PROBLEM
From the records below, give the number of lines that include the word "menu". Add no other words.

Dataset entries:
* * *
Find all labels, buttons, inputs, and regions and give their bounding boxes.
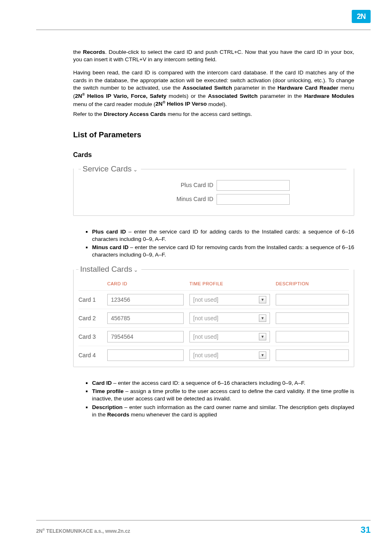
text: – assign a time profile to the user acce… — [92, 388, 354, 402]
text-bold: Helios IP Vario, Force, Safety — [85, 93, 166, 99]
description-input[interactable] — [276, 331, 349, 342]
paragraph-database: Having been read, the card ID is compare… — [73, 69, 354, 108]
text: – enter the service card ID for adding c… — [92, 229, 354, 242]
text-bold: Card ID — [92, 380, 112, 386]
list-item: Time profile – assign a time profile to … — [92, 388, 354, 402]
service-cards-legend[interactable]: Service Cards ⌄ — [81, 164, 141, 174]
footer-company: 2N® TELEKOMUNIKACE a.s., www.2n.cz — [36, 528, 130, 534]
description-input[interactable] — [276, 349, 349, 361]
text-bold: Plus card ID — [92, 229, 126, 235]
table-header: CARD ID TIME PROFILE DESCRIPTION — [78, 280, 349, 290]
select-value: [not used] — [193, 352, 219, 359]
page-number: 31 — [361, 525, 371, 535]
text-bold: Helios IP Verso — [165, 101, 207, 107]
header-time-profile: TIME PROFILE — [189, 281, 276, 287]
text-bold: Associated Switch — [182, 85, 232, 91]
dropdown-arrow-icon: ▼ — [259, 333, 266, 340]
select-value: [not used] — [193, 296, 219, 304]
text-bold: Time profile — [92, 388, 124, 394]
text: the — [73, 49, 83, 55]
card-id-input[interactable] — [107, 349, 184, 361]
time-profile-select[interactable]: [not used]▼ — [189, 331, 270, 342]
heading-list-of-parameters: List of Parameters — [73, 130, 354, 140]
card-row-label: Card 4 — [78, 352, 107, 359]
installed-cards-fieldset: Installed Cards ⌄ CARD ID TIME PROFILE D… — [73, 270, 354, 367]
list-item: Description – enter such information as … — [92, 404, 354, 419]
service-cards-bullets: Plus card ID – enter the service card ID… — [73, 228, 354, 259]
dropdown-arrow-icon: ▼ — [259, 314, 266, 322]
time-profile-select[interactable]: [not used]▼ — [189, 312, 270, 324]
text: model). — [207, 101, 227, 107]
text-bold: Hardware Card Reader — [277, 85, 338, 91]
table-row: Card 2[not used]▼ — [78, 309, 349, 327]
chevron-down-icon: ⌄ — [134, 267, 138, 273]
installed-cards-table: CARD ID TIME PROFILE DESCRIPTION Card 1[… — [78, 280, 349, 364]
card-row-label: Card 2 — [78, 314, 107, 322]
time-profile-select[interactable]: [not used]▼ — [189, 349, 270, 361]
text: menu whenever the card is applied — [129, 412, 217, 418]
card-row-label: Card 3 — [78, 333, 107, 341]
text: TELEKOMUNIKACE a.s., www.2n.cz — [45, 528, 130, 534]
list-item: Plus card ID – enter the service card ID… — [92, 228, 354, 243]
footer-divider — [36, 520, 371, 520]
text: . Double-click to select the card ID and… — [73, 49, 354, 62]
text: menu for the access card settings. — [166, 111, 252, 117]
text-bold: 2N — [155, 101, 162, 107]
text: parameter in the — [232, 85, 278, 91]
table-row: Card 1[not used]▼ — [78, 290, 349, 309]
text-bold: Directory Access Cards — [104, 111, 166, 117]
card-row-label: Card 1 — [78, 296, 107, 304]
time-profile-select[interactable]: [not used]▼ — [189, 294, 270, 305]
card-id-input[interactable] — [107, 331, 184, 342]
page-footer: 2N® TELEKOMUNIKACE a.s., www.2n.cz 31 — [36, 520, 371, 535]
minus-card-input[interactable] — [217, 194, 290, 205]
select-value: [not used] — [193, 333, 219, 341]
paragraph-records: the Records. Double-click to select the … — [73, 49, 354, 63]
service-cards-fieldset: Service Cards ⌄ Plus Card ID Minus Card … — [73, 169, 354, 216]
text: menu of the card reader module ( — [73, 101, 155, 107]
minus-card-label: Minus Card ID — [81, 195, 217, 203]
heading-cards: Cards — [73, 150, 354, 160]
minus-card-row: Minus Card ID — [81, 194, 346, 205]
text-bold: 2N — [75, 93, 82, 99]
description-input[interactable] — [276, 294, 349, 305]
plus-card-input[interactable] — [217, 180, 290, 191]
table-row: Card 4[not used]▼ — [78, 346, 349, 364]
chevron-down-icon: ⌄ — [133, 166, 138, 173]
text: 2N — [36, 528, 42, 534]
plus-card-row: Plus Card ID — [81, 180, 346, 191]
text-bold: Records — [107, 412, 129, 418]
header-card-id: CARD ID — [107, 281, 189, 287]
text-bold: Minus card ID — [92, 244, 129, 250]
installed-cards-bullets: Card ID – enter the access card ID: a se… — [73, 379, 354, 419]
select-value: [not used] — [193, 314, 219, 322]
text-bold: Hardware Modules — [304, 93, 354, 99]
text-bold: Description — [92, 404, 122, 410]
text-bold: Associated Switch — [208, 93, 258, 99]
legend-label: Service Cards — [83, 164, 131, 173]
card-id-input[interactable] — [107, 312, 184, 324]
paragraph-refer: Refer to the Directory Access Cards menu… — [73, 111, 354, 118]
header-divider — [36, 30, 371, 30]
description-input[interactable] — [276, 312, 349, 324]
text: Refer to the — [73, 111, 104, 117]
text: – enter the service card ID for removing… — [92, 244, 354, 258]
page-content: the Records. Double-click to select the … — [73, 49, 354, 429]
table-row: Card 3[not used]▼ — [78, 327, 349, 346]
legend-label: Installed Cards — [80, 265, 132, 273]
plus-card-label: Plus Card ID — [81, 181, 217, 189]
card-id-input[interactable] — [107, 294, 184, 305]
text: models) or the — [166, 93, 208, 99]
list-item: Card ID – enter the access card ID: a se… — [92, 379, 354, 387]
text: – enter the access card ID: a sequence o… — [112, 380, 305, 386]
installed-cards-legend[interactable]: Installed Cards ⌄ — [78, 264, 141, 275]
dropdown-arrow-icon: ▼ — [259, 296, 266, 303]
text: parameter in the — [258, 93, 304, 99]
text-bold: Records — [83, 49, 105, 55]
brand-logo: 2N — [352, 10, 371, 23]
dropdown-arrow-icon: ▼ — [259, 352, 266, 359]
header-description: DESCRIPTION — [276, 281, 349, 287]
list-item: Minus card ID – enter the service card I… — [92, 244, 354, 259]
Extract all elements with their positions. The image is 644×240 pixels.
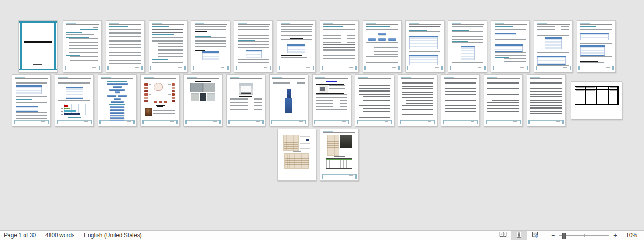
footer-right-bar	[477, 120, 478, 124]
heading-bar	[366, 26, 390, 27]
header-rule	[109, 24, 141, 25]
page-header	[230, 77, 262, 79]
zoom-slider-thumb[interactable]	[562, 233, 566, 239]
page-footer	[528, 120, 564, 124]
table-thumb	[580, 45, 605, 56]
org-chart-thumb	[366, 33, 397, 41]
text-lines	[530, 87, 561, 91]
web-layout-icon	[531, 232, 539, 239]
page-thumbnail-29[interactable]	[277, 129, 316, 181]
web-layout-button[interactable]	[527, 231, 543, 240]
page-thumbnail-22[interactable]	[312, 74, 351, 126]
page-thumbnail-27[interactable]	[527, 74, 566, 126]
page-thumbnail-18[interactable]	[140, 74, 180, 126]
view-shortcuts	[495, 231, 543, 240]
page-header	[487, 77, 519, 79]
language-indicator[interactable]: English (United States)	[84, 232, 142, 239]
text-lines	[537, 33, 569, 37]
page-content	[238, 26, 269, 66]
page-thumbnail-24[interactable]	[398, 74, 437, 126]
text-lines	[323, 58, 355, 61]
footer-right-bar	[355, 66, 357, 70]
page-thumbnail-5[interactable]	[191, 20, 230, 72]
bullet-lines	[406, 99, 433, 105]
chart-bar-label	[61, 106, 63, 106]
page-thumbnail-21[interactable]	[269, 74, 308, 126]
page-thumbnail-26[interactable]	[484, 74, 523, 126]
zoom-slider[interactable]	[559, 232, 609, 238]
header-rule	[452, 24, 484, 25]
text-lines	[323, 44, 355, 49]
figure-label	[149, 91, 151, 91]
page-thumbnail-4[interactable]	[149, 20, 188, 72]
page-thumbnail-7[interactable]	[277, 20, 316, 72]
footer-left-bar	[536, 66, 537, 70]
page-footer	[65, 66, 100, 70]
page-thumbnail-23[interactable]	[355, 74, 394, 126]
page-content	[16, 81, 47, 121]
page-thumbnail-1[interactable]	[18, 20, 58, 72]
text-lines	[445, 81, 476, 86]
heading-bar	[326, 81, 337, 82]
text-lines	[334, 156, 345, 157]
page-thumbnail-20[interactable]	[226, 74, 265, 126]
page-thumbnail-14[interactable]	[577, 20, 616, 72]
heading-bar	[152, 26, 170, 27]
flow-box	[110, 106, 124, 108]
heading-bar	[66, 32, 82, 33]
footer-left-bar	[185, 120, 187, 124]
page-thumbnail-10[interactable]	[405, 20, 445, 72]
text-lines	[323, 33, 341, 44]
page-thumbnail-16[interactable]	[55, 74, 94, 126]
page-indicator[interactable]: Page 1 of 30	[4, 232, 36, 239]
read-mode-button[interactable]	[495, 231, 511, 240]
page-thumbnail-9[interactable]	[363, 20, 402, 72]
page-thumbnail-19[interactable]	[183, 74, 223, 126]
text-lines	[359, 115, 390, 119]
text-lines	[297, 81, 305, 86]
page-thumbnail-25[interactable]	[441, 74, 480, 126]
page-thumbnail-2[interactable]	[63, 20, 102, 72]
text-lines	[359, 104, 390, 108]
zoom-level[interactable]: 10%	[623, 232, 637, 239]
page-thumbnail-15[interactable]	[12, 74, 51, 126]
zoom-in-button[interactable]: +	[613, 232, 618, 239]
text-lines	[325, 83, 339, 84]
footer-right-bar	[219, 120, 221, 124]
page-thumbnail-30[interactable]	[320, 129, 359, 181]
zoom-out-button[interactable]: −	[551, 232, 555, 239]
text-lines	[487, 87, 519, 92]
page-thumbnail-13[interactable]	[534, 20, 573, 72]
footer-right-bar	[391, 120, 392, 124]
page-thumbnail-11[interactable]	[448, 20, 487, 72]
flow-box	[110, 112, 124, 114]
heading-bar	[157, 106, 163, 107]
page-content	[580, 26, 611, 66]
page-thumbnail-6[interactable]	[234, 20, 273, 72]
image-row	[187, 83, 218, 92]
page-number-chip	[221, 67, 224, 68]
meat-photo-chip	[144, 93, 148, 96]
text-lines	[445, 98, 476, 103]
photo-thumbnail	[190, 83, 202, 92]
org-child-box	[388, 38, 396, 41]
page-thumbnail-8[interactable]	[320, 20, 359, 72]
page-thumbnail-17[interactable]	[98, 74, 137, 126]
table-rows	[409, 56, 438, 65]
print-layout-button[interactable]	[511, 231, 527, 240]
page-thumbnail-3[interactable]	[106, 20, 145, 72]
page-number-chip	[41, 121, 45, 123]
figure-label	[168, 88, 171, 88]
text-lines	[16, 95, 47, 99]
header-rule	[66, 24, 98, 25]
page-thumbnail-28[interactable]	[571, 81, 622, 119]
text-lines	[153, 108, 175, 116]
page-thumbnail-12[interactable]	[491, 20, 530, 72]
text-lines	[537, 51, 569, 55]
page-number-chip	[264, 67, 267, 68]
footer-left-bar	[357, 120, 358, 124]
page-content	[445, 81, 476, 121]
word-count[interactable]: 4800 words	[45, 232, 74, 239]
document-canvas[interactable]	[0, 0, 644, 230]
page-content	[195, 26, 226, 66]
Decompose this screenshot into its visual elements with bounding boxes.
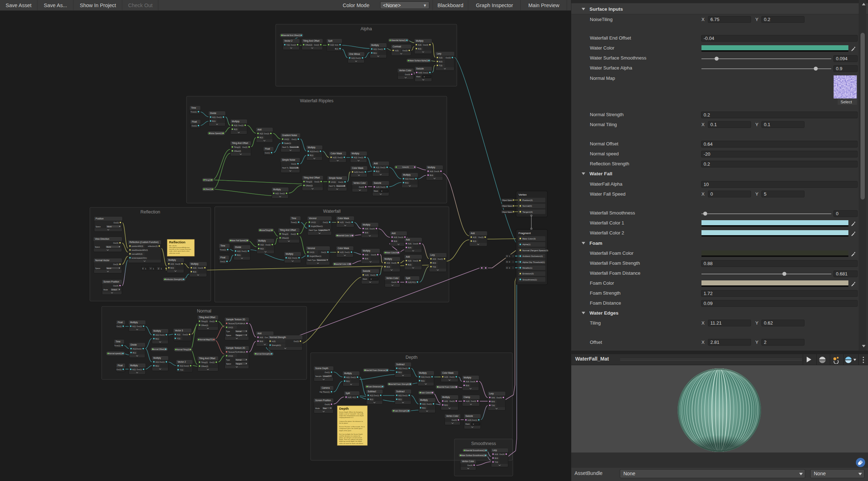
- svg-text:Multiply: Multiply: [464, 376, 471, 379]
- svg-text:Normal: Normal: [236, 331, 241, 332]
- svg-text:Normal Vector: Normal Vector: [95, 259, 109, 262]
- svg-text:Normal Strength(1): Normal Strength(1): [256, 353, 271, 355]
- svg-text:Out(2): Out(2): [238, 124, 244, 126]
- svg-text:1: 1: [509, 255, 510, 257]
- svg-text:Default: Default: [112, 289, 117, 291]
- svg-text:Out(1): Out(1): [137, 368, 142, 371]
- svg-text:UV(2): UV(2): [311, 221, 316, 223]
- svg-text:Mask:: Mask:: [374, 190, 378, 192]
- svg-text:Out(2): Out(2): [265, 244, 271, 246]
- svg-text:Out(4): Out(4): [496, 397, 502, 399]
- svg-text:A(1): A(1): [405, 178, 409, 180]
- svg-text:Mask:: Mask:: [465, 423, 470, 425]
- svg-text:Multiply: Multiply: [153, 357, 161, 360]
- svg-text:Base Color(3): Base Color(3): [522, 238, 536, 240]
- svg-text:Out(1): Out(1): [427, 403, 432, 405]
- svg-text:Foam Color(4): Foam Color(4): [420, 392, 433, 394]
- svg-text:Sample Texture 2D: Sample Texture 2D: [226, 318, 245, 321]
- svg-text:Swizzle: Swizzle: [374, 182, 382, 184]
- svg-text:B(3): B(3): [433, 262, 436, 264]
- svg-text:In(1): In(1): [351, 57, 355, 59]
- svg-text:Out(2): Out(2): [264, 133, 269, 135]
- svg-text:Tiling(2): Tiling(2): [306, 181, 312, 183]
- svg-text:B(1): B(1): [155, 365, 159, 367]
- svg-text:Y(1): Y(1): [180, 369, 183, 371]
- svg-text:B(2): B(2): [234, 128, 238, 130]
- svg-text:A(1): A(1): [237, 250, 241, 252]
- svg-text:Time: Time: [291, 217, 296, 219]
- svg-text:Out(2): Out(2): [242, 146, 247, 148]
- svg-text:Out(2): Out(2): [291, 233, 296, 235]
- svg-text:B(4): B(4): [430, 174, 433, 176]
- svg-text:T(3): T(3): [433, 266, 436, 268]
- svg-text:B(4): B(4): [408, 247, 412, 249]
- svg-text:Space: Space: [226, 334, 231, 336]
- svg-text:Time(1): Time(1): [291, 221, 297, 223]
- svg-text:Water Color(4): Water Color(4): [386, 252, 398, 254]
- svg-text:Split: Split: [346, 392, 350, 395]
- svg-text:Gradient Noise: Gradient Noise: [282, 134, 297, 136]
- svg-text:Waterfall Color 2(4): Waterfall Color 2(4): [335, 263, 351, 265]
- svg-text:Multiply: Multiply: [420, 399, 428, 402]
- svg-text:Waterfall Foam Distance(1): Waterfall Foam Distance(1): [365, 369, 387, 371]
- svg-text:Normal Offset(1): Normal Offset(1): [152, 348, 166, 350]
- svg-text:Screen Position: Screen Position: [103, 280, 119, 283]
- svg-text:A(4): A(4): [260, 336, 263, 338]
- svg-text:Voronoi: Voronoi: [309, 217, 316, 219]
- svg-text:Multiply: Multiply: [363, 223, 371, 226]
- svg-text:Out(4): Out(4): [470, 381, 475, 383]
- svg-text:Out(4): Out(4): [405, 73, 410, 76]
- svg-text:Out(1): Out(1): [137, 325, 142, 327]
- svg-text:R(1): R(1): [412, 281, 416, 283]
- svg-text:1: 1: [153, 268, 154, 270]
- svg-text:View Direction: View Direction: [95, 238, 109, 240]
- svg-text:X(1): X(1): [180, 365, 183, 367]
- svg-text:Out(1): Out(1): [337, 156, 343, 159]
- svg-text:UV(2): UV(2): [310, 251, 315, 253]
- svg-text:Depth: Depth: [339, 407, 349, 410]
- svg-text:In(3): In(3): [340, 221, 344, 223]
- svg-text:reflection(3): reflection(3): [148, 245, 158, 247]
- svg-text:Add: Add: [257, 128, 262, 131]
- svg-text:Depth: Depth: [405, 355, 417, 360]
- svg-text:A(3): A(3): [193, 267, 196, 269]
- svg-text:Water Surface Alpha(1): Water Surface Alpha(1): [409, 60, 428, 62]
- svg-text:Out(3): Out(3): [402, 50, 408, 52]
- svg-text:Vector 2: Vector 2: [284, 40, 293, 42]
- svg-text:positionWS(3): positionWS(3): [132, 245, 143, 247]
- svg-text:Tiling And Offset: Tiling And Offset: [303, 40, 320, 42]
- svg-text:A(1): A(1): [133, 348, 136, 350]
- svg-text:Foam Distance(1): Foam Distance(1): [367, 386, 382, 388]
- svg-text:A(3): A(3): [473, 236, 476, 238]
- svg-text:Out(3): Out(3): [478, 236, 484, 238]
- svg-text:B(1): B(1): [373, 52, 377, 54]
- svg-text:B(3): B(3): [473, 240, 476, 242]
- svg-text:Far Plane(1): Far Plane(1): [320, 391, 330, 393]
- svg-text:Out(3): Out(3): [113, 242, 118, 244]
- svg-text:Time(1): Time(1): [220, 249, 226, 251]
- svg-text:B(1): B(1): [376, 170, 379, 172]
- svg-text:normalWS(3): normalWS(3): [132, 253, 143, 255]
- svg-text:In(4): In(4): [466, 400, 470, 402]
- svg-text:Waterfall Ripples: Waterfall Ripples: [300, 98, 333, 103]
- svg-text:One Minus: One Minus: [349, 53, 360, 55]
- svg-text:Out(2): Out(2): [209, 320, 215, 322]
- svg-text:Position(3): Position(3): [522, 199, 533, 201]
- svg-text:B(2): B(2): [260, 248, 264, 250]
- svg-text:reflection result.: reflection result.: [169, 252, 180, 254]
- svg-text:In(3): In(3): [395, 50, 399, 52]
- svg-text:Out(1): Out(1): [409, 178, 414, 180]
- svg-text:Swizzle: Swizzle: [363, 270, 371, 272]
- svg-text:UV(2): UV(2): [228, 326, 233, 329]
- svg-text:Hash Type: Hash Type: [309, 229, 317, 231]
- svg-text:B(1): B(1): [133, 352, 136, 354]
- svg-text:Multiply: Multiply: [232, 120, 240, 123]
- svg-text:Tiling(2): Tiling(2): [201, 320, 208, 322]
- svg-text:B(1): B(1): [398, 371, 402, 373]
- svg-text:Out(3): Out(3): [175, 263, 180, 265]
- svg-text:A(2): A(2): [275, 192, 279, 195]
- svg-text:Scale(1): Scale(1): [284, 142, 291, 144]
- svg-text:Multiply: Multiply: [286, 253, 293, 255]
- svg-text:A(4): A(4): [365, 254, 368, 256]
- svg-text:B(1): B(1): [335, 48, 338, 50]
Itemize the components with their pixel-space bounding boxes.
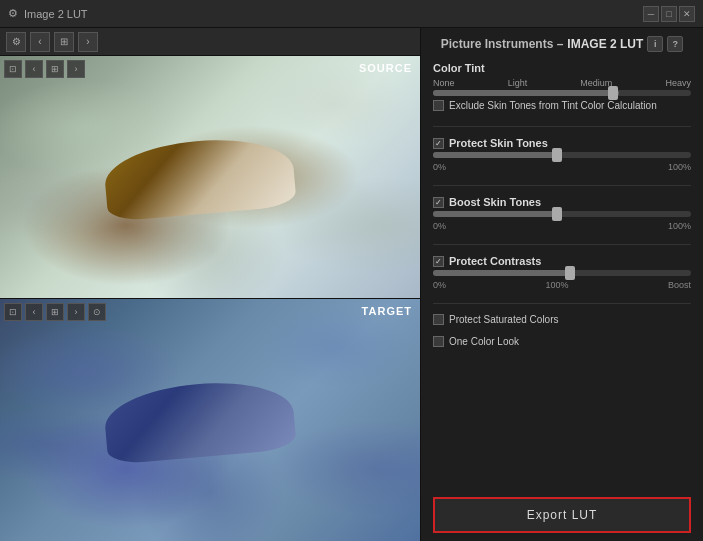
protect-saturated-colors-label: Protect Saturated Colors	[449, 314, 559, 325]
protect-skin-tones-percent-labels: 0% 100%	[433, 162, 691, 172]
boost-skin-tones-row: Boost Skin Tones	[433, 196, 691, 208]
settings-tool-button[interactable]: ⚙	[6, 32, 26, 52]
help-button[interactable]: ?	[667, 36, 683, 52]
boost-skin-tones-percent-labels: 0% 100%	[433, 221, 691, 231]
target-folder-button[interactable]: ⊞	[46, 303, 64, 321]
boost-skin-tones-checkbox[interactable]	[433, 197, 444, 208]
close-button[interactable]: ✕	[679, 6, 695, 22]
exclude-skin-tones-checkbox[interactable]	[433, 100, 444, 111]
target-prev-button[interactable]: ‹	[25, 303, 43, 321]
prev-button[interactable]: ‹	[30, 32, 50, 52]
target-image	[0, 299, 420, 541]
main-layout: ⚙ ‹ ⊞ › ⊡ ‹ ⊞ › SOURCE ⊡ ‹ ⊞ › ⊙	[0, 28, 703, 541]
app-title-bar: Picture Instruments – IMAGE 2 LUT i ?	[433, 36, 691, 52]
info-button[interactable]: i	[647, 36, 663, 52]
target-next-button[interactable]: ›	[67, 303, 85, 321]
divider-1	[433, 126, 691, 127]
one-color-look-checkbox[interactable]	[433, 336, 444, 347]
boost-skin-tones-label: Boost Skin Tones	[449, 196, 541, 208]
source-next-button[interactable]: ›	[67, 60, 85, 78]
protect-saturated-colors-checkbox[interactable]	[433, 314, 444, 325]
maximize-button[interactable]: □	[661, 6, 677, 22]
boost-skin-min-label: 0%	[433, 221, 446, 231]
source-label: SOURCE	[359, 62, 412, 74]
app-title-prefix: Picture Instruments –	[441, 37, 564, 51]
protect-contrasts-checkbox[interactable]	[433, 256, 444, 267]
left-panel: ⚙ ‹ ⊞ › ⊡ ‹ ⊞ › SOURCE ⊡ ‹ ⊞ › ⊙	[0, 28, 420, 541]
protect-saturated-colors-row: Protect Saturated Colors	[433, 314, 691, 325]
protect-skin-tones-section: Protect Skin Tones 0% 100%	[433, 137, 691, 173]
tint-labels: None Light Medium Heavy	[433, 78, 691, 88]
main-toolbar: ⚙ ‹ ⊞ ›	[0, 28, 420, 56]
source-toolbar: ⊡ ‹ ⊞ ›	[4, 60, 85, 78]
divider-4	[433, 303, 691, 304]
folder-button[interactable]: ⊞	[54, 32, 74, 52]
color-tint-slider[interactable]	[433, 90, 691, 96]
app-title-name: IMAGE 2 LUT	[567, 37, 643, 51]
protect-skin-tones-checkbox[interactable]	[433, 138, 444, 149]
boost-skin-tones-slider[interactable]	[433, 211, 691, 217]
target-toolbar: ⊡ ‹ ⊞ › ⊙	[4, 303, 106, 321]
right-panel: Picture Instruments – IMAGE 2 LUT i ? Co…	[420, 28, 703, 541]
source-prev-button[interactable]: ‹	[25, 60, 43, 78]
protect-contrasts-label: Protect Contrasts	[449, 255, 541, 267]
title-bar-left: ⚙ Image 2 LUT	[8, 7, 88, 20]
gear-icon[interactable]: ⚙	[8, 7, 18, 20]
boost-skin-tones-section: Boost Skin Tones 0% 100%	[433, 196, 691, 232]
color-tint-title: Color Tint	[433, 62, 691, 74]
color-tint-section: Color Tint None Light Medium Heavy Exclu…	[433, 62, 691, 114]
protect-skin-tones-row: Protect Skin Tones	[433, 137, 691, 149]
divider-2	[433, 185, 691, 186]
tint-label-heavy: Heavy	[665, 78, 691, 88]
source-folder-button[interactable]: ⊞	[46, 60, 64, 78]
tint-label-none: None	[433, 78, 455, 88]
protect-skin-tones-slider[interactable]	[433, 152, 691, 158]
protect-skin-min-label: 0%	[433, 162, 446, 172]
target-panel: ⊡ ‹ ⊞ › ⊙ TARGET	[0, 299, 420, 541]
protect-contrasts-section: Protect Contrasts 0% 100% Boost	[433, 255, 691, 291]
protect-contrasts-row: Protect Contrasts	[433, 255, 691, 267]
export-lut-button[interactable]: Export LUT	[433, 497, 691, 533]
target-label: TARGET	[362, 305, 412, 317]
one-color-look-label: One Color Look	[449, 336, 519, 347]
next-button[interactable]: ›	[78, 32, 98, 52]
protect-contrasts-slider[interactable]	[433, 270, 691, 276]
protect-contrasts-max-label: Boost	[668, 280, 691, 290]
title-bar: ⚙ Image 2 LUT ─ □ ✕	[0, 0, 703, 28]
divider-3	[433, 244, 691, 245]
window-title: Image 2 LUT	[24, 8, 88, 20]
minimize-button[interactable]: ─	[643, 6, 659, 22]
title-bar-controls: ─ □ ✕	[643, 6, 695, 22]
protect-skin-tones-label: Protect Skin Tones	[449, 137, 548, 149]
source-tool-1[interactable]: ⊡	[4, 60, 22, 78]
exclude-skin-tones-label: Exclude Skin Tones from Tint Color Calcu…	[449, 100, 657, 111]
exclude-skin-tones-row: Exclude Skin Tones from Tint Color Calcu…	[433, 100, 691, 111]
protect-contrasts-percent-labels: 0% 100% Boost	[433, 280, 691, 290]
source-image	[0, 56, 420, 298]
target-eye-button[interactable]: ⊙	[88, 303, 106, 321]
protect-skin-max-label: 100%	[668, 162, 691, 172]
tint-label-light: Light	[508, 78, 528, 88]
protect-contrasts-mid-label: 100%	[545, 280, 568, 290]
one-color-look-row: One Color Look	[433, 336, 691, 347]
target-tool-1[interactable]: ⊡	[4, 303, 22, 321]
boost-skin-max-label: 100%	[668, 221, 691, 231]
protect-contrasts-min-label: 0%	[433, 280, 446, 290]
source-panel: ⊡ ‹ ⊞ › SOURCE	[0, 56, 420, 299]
* * *
RESULT
4